Ethiopian sees 20pc drop but no plans to halt China flightsIn 2019-20, Ethiopian Airlines reported a $260 million profit on operating revenues of $3.9 billion.
Africa’s most profitable carrier, Ethiopian Airlines, has seen a significant drop in demand amidst the coronavirus crisis, however management remains optimistic and there are no plans to halt flights to China.
In financial year 2019-20, Ethiopian Airlines reported a $260 million profit on operating revenues of $3.9 billion. Speaking on the sidelines of the 5th Africa Aviation conference in Addis Ababa this week, Group CEO Tewolde Gebremariam said, “We’ve seen a 20 percent decline in demand. It’s a big shock, but aviation is used to this kind of shock. Diseases, natural disasters, wars, sudden spikes in oil prices, we’re used to it.”

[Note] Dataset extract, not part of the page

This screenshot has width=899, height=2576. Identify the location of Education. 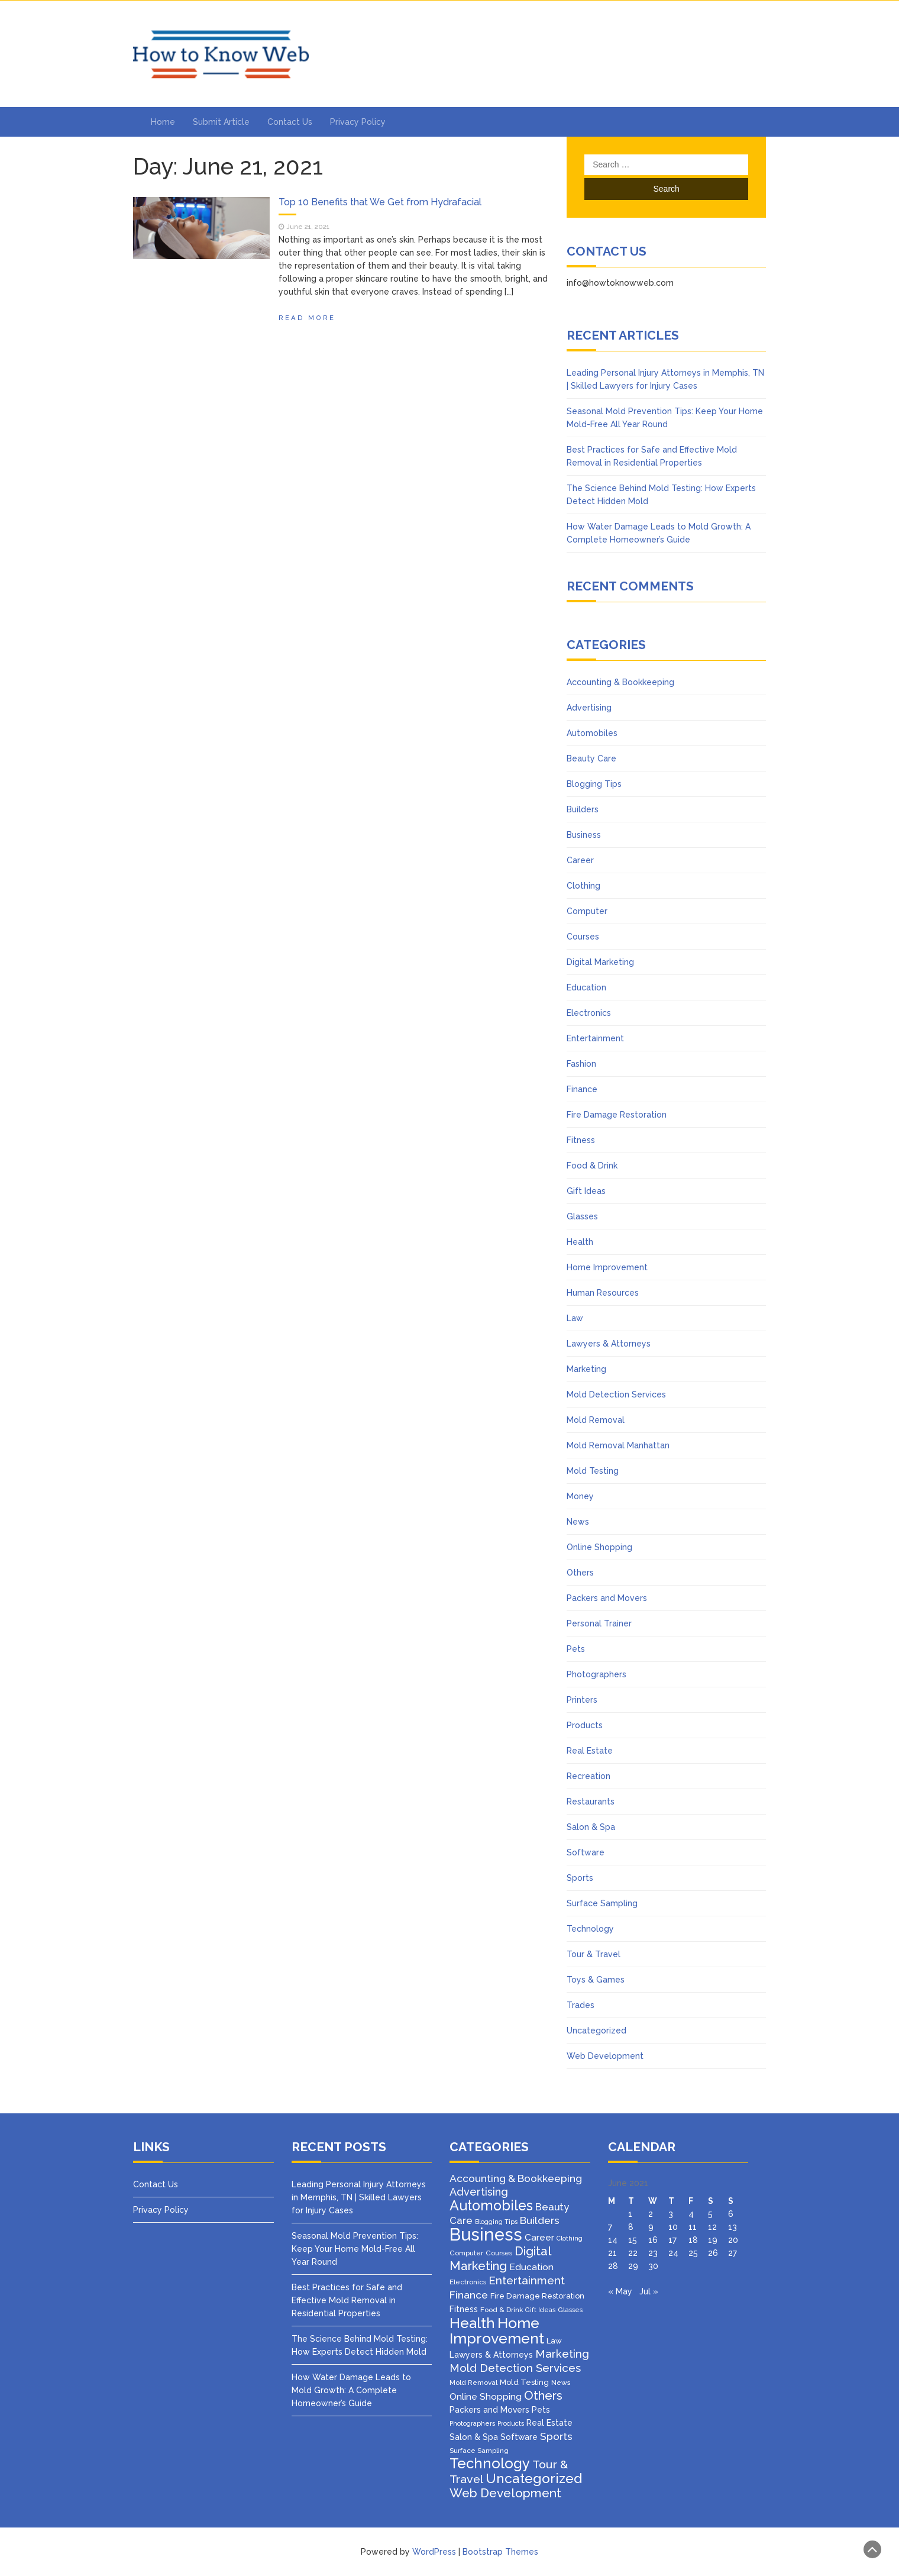
(586, 987).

In an updated analysis of the situation the International Air Transport Association (IATA), the industry umbrella said on Thursday, losses are quickly mounting.
IATA sees 2020 global revenue losses for the passenger business of between $63 billion (in a scenario where COVID-19 is contained in current markets with over 100 cases as of March 2) and $113 billion (in a scenario with a broader spreading of COVID-19).
IATA’s previous analysis (issued on 20 February 2020) put lost revenues at $29.3 billion based on a scenario that would see the impact of COVID-19 largely confined to markets associated with China. Since that time, the virus has spread to over 80 countries and forward bookings have been severely impacted on routes beyond China.
However Gebremariam does not support the move by other major carriers to suspend flights to China. He said, “Flying direct to China doesn’t mean we will stop novel coronavirus, because passengers from China can travel to African countries including Ethiopia through various other hubs. That’s what the interconnected world means. As per the directive of the World Health Organization, stopping flights isn’t the answer. Isolating China because it has novel coronavirus outbreak isn’t fair.”